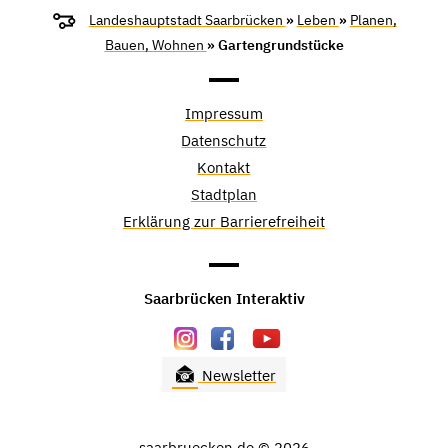
Landeshauptstadt Saarbrücken
»
Leben
»
Planen,
Bauen, Wohnen
» Gartengrundstücke
Impressum
Datenschutz
Kontakt
Stadtplan
Erklärung zur Barrierefreiheit
Saarbrücken Interaktiv
Newsletter
saarbruecken.de © 2026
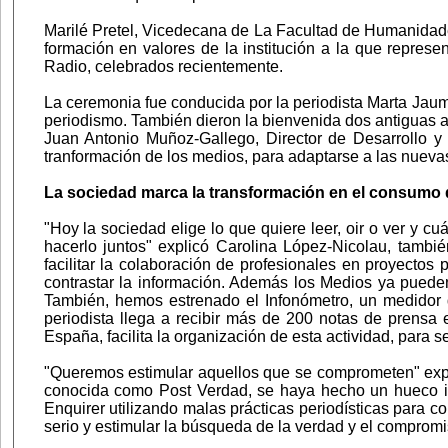
Marilé Pretel, Vicedecana de La Facultad de Humanidad
formación en valores de la institución a la que repres
Radio, celebrados recientemente.
La ceremonia fue conducida por la periodista Marta Jau
periodismo. También dieron la bienvenida dos antiguas 
Juan Antonio Muñoz-Gallego, Director de Desarrollo y 
tranformación de los medios, para adaptarse a las nuev
La sociedad marca la transformación en el consumo 
"Hoy la sociedad elige lo que quiere leer, oir o ver y 
hacerlo juntos" explicó Carolina López-Nicolau, tambi
facilitar la colaboración de profesionales en proyectos 
contrastar la información. Además los Medios ya puede
También, hemos estrenado el Infonómetro, un medidor de
periodista llega a recibir más de 200 notas de prensa 
España, facilita la organización de esta actividad, para s
"Queremos estimular aquellos que se comprometen" expli
conocida como Post Verdad, se haya hecho un hueco im
Enquirer utilizando malas prácticas periodísticas para 
serio y estimular la búsqueda de la verdad y el compromis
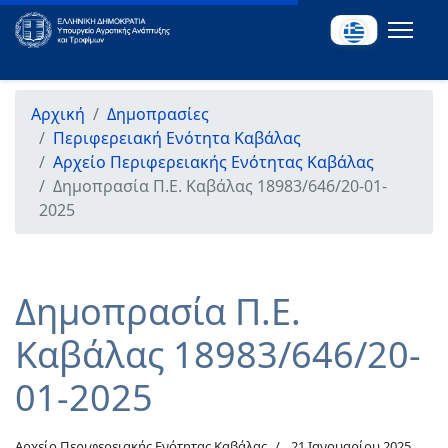
Αρχική
Δημοπρασίες
Περιφερειακή Ενότητα Καβάλας
Αρχείο Περιφερειακής Ενότητας Καβάλας
Δημοπρασία Π.Ε. Καβάλας 18983/646/20-01-
2025
Δημοπρασία Π.Ε.
Καβάλας 18983/646/20-
01-2025
Αρχείο Περιφερειακής Ενότητας Καβάλας
21 Ιανουαρίου 2025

→ Required work:
Check each line of the records for the word "estimular", and show the lines that contain it.

→ Expected answer:
"Queremos estimular aquellos que se comprometen" expli
serio y estimular la búsqueda de la verdad y el compromis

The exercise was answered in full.